- Directed by: Daniel DeFelippo Gustavo Giannini
- Written by: Daniel DeFelippo Peto Menahem Diego Reinhold Claudio Andaur Gustavo Giannini
- Produced by: Carlos Salvatore
- Starring: Luisana Lopilato Mariano Martínez Carla Peterson Mirta Wons Luis Machín Mike Amigorena Mario Pasik Fabio Di Tomaso Esteban Prol
- Music by: Daniel Martin
- Production companies: CS Entertainment Manos Digitales Animation Studio 100 Bares Producciones Telefe
- Distributed by: Sony Pictures Releasing International
- Release date: February 18, 2010;
- Running time: 80 minutes
- Country: Argentina
- Language: Spanish
- Box office: $192,485

= Plumíferos =

Plumíferos is a 2010 Argentine animated adventure comedy film directed by Daniel DeFelippo and Gustavo Giannini. The film was completed in 2009 and released in theaters in Argentina on February 18, 2010.

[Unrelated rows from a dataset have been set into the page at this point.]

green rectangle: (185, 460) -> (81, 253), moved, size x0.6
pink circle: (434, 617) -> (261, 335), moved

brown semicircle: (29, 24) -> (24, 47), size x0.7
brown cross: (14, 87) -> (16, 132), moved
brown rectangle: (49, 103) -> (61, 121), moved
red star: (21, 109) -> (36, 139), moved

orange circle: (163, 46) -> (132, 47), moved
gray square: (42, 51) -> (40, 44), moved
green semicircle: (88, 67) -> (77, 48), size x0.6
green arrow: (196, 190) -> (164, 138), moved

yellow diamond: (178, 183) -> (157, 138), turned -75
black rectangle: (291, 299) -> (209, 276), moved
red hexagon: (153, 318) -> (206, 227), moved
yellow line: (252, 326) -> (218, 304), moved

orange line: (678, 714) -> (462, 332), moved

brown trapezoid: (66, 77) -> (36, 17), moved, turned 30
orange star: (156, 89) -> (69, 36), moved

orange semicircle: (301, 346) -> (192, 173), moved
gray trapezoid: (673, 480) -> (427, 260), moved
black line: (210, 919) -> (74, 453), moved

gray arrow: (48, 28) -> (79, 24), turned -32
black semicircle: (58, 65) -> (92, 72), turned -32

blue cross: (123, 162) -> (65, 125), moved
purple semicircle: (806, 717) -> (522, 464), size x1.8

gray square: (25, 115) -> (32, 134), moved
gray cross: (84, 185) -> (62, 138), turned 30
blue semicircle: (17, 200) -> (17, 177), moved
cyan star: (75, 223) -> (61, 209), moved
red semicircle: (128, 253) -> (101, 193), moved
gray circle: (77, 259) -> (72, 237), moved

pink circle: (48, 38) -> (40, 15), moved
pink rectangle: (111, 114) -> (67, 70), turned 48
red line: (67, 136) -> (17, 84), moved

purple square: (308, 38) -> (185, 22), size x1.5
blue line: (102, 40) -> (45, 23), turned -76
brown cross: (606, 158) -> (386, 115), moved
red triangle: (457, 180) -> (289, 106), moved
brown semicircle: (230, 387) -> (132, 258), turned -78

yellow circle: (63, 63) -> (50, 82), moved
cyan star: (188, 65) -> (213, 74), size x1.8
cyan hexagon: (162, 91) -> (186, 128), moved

The film's animation was done by Manos Digitales Animation Studio using Blender and other open source software for all 3D models, animation, lighting and render process under Linux operating systems. Plumíferos is the first feature film to be entirely animated in Blender.

==Voice cast==
- Luisana Lopilato as Feifi, a canary that escapes from the cage of a network tycoon, Mr. Puertas, and starts trying a new life in freedom as a common bird.
- Mariano Martínez as Juan, a house sparrow that feels ordinary and underestimates his own race. Accidentally, he changes the way he looks, and the same reason that will make him feel unique is what is going to put his life in danger.
- Carla Peterson as Clarita, a bat.
- Mirta Wons as Libia, a rock pigeon. The character is portrayed as a man in the English dub.
- Luis Machín as Sr. Puertas, a network tycoon.
- Peto Menahem as Pipo, a blue-chested hummingbird.

==English version==

English dub poster

Birds of Paradise is the English dub of Plumíferos. It was released direct-to-video in the United States on 1 April 2014 by Lionsgate Home Entertainment.

===Voice cast===
- Drake Bell as Jack
- Keith David as Old Buzzard
- Ken Jeong as Vinnie
- Jon Lovitz as Skeeter
- Jane Lynch as Rosie
- Ashley Tisdale as Aurora

===Reception===
Barbara Schultz of Common Sense Media awarded the film three stars out of five.